Key Takeaways
- An ethics provision must be added to the CLARITY Act before Senate consideration, according to Senator Gillibrand
- The proposed ethics requirement would prohibit senior government leaders, including the president, from maintaining cryptocurrency holdings
- Lawmakers may schedule a vote before the August 10 recess if critical matters are addressed within the coming week
- The Senate Banking Committee has yet to set a new date for a markup session initially postponed in January
- Market forecasting platforms estimate a 65% probability the legislation becomes law by the close of 2026
Speaking at Miami’s Consensus conference on Wednesday, Senator Kirsten Gillibrand emphasized that the Digital Asset Market Clarity Act faces a significant roadblock without including ethics language that would prevent high-ranking government officials from maintaining personal financial connections to cryptocurrency ventures.
“There will be no one voting for this bill if we don’t have an ethics provision,” Gillibrand said at the event.
The senator from New York has played a central role in crafting bipartisan digital asset policy over recent years. She explained that the proposed requirement would restrict members of Congress, top administration appointees, and both the president and vice president from benefiting financially from cryptocurrency connections tied to their official roles.
“It is the worst form of pay-for-play,” Gillibrand said.
Though she avoided explicitly mentioning President Donald Trump, his cryptocurrency entanglements have attracted considerable attention. These relationships include launching a memecoin bearing his name, his family’s participation in World Liberty Financial, and additional commercial activities within the sector.
Administration representatives have rejected claims that Trump’s business activities create conflicts of interest. They have further stated opposition to any legislative language specifically designed to target the president.
What Needs to Happen Before a Vote
Gillibrand indicated that negotiators continue refining sections related to consumer safeguards and anti-money laundering measures. She stressed that the ethics component requires resolution during the upcoming week to gain cross-party support at an anticipated Senate Banking Committee session potentially scheduled for next week.
Should these concerns be resolved and the present draft merged with the legislation already approved by the Senate Agriculture Committee, Gillibrand suggested a full Senate vote might occur before lawmakers depart for their August break beginning August 10.
She predicted a final vote could come in the first week of August, “if we’re lucky.”
Senators on the banking panel announced an agreement on stablecoin yield provisions last week. While viewed as progress, that arrangement did not incorporate the ethics requirements for government officials.
Ripple CEO Brad Garlinghouse indicated Tuesday that legislators face approximately a two-week timeframe to advance the bill before midterm election considerations begin affecting legislative priorities.
Where the Bill Stands Now
The Senate Banking Committee delayed a scheduled markup session for the legislation in January. No replacement date has been announced as of Wednesday.

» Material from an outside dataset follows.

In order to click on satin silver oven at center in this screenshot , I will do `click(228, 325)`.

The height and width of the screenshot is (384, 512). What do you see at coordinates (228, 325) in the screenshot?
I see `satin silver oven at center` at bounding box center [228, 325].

Coinbase CEO Brian Armstrong stated during the postponement that his platform could not endorse the bill in its existing form. Additional cryptocurrency firms similarly expressed reservations regarding provisions addressing decentralized finance protocols, stablecoins, and tokenized securities.
Summer Mersinger, head of the Blockchain Association and former Commodity Futures Trading Commission commissioner, remarked at Consensus that although the present timeframe carries significance, additional opportunities for advancing the legislation may emerge later.
Traders on Polymarket, a prediction marketplace, currently assess a 65% likelihood that the CLARITY Act will receive presidential approval by the conclusion of 2026. On Kalshi, market participants place the probability of passage before August at 49%.